L’al di là in Giappone: i morti inquieti

Dopo la morte, alcune anime non potranno mai varcare la soglia ultima dell’altro mondo: la società dei morti non le vuole così come i vivi le temono e le respingono.
La loro situazione di angoscia esistenziale, e non l’Inferno, è la vera negazione del Paradiso; per volere o per caso, questi spiriti in pena hanno rifiutato la vita o l’hanno amata troppo, e sono morti male: perciò sono costretti in una situazione di ambiguità esistenziale fra vita e morte, infestano i margini del mondo dei vivi e cercano di penetrarvi.
L’immaginazione popolare li vede che vagano inquieti nell’intrigo del sottobosco o che aspettano in quelle zone scure da cui si sente trapelare qualcosa di non pienamente conoscibile, una realtà inquietante, una potenzialità fuori controllo.

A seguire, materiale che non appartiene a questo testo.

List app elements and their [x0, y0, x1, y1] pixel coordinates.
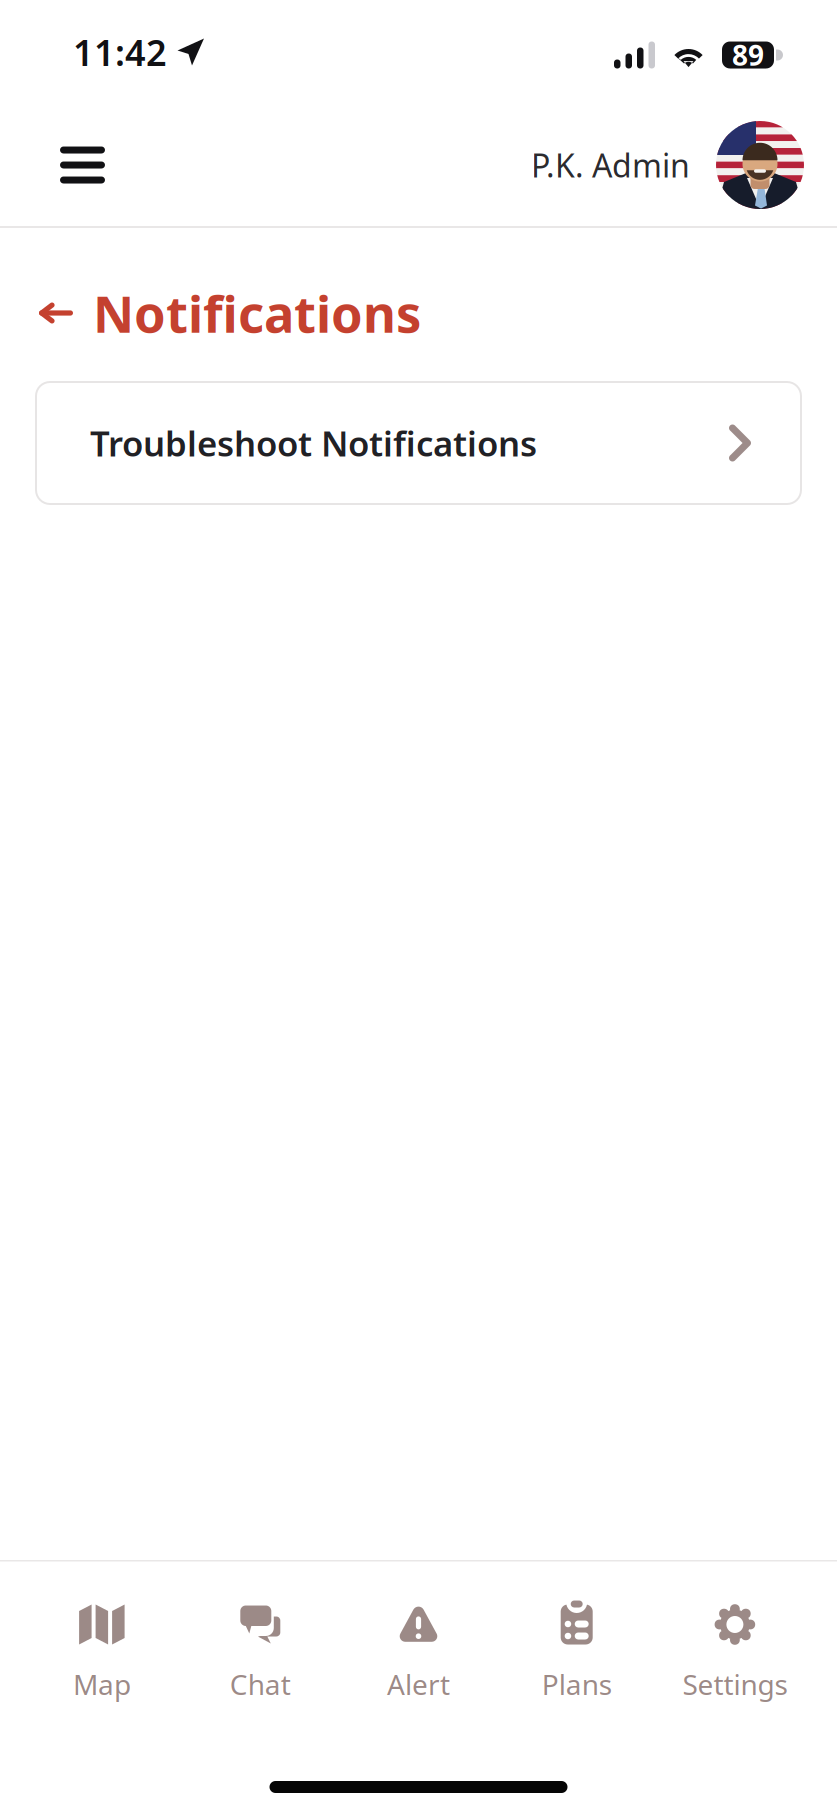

Di questa categoria di esseri fanno parte le anime dei bambini morti, i mizuko (水子), e gli spiriti senza discendenza, i muenbotoke (無縁仏): lo spirito muenbotoke in vita era un emarginato perchè, non essendo primogenito, era automaticamente escluso dalla linea di successione. Doveva diventare indipendente e fondare un suo nucleo familiare ma non l’ha voluto fare ed è rimasto solo nella vita, mal tollerato dall’erede capo-famiglia che ha sempre sospettato in lui un potenziale rivale in autorità. La sua solitudine continua nell’aldilà: spirito anonimo, muen (senza legami sociali), è stato in fondo defraudato anche di una buona morte, perchè non ha nessun erede che possa curarsi dei riti alla sua memoria e guidarlo nel mondo degli antenati.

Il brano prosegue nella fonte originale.